= Input =
=======

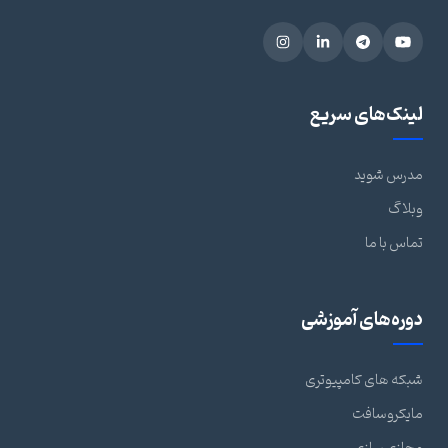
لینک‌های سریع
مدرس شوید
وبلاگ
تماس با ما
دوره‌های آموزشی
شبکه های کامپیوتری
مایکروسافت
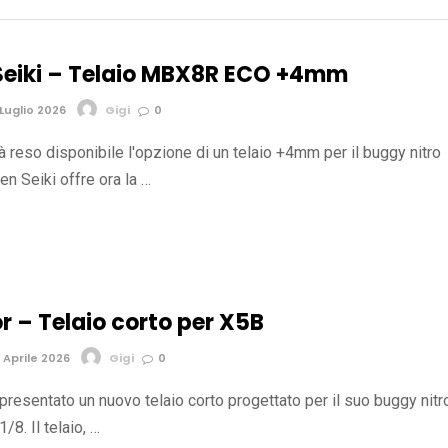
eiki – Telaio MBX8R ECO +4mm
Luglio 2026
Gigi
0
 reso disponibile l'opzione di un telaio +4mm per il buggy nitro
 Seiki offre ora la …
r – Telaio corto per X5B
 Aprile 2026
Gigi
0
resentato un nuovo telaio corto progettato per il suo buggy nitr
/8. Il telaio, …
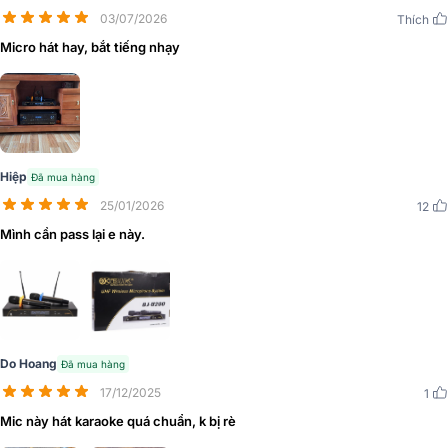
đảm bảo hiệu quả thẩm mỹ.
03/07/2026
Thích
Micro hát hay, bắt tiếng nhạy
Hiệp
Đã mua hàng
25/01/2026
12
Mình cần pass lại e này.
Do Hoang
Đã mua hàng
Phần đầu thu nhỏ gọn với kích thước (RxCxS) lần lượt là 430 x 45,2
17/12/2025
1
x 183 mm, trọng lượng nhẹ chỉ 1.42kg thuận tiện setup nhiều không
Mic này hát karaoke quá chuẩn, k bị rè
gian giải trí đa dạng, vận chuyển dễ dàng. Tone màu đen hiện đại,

=======

= Task requirements =
All of the entries must be reproduced exactly, apart from the pictures, which are to be dropped.

= Your solution =
لینک‌های سریع
مدرس شوید
وبلاگ
تماس با ما
دوره‌های آموزشی
شبکه های کامپیوتری
مایکروسافت
eiki – Telaio MBX8R ECO +4mm
Luglio 2026
Gigi
0
 reso disponibile l'opzione di un telaio +4mm per il buggy nitro
 Seiki offre ora la …
r – Telaio corto per X5B
 Aprile 2026
Gigi
0
resentato un nuovo telaio corto progettato per il suo buggy nitr
/8. Il telaio, …
đảm bảo hiệu quả thẩm mỹ.
03/07/2026
Thích
Micro hát hay, bắt tiếng nhạy
Hiệp
Đã mua hàng
25/01/2026
12
Mình cần pass lại e này.
Do Hoang
Đã mua hàng
Phần đầu thu nhỏ gọn với kích thước (RxCxS) lần lượt là 430 x 45,2
17/12/2025
1
x 183 mm, trọng lượng nhẹ chỉ 1.42kg thuận tiện setup nhiều không
Mic này hát karaoke quá chuẩn, k bị rè
gian giải trí đa dạng, vận chuyển dễ dàng. Tone màu đen hiện đại,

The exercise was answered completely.